There are a few ways to print out elements from a list generated from range() * list comprehension ([function(i) for i in LIST]) * directly listing out (list(LIST)) * for loop, more tedious and requires a placeholder to be created first.

# directly listing out
list(range(0, 10, 2))

# list comprehension
[i for i in range(0, 10, 2)] # omit the function

# for loop
lst = []
for i in range(0, 10, 2):
    lst.append(i)

np.array, sequences with np.arange()

Distinguish list and array, the way they are created. range() is built-in, and produces a list. np.arange() is from numpy, and produces a numpy array. The arguments are the same: np.arange(start, end, step)

import numpy as np
np.arange(3)
np.arange(0, 10, 2)

Other useful functions to generate a sequence:

# np.linspace(start, end, nelements)
np.linspace(0, 1, 5) # 0, 0.25, 0.5, 0.75, 1

# repeat the same values
np.zeros(10)
np.ones(5)

Random number np.random

  • Uniform (between 0, 1): np.random.random((nrow, ncol))
  • Normal: np.random.normal(mu, sd, (nrow, ncol))
  • Random integer: np.random.randint(0, 10, (nrow, ncol))

Pandas Series

A pandas Series is a column variable, rather than a vector. It is similar to a dataframe with one column, hence they have row names (index).

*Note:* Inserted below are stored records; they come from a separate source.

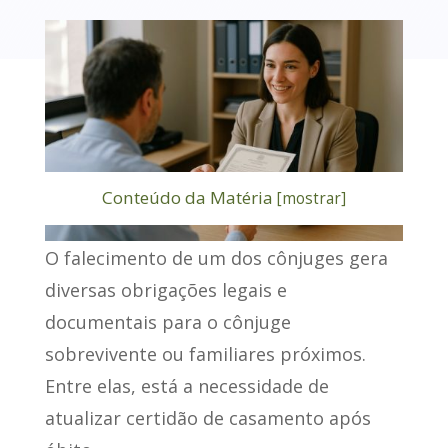
Conteúdo da Matéria
[
mostrar
]
O falecimento de um dos cônjuges gera
diversas obrigações legais e
documentais para o cônjuge
sobrevivente ou familiares próximos.
Entre elas, está a necessidade de
atualizar certidão de casamento após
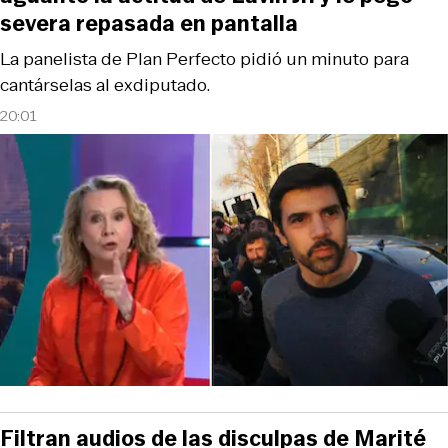
severa repasada en pantalla
La panelista de Plan Perfecto pidió un minuto para
cantárselas al exdiputado.
20:01
Filtran audios de las disculpas de Marité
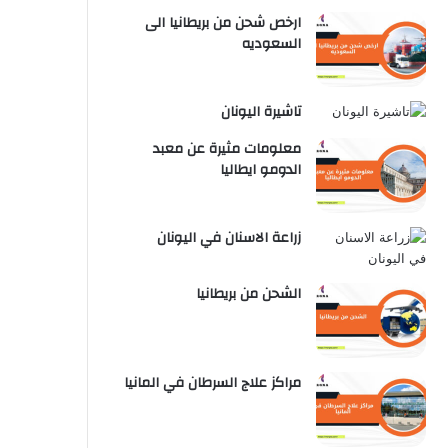
ارخص شحن من بريطانيا الى
السعوديه
تاشيرة اليونان
معلومات مثيرة عن معبد
الدومو ايطاليا
زراعة الاسنان في اليونان
الشحن من بريطانيا
مراكز علاج السرطان في المانيا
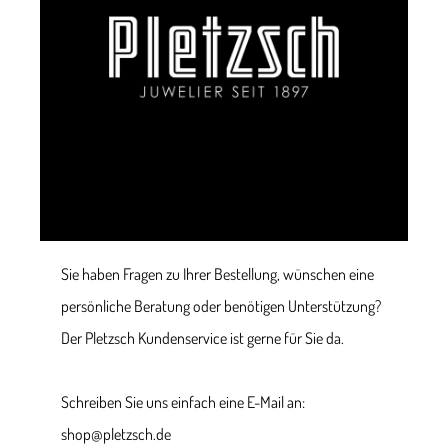
Sie haben Fragen zu Ihrer Bestellung, wünschen eine
persönliche Beratung oder benötigen Unterstützung?
Der Pletzsch Kundenservice ist gerne für Sie da.
Schreiben Sie uns einfach eine E-Mail an:
shop@pletzsch.de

Inherently Series is an array. Can change the index

data = pd.Series([0.25, 0.5, 0.75, 1.0])
# access value
data.values

# customize the index
data2 = pd.Series([0.25, 0.5, 0.75, 1.0],
                  index = ['a', 'b', 'c', 'd'])
data2['a']

Series is also a dictionary, so it can be created as such

my_dict = {'a': 100,
           'b': 200,
           'c': 300}
my_dict = pd.Series(my_dict)

Common attributes

That can be accessed by calling obj.size, obj.value etc Size, dimension

.value

.index

for dataframe, .column

Computation

Axis: The axis is quite convenient: axis = 0 conducts column-wise computations, and axis = 1 is row-wise. This needs to be distinguished with R where the first axis is row (apply(matrix, 1, function) does operation per row).

Selection

Generally counting starts from 0, access the index with square brackets.

  • indexing: generally refer to column
  • slicing: refer to row
  • concatenate and splitting

Numpy array

selection

1-D array

x = np.array([1,2,3,4,5])
x[0] # first
x[-1] # last
x[:4] # slicing
x[::2] # every other element
x[::-1] # reversing the array

Higher-D array

import numpy as np

rng = np.random.RandomState(42)
x = rng.randint(0, 10, (3, 4))
print(x)
print(x[0, 0]) # rowid, colid
print(x[0, :]) # entire row: slicing
print(x[0]) # entire row
print(x[:2, :3])
[[6 3 7 4]
 [6 9 2 6]
 [7 4 3 7]]
6
[6 3 7 4]
[6 3 7 4]
[[6 3 7]
 [6 9 2]]

Indexing

Always pay attention to where the index starts, typically 0.

x = np.arange(0, 10) # sequence from 1 to 10
ind = [3, 7, 2]
x[ind]
array([3, 7, 2])

concatenate and splitting

1-D arrays

x = np.array([1,2,3])
y = np.array([4,5,6])
np.concatenate([x, y]) # the square brackets remains

Spliting

x = np.arange(10)
x1, x2, x3 = np.split(x, [2, 4])
print(x1, x2, x3)
[0 1] [2 3] [4 5 6 7 8 9]

Higher-D arrays

grid = np.array([[1,2,3],
                [4,5,6]])

# concatenate, by default is axis=0         
np.concatenate([grid, grid])

# by column, result is 4 by 3
np.concatenate([grid, grid], axis = 0)
# by row, result is 2 by 6
np.concatenate([grid, grid], axis = 1)

# vstack, hstack
np.vstack([x, grid])

Pandas Series

Indexing

Pandas indices are customizable. It is useful to check them. data.index

If a data has explicit index, can also access the element with index names

data = pd.Series([0.25, 0.5, 0.75, 1.0])
# it is like a 1-d array
data[0]

data2 = pd.Series([0.25, 0.5, 0.75, 1.0],
                  index = ['a', 'b', 'c', 'd'])
data2['a']

Difference between loc and iloc

  • loc refers to the index user defined, typically starts from 1.
  • iloc refers to the implicit python index, starting from 0.
import pandas as pd

data = pd.Series(['a', 'b', 'c'], index = [1,3,5])

# loc
print(data.loc[1])
print(data.loc[1:3])

# iloc: implicit python style index
print(data.iloc[1]) # 2nd
print(data.iloc[1:3]) # 2,3rd
a
1    a
3    b
dtype: object
b
3    b
5    c
dtype: object

Missing value for array and pd.series

Both None and np.nan are null.

Detect null values with isnull(), notnull()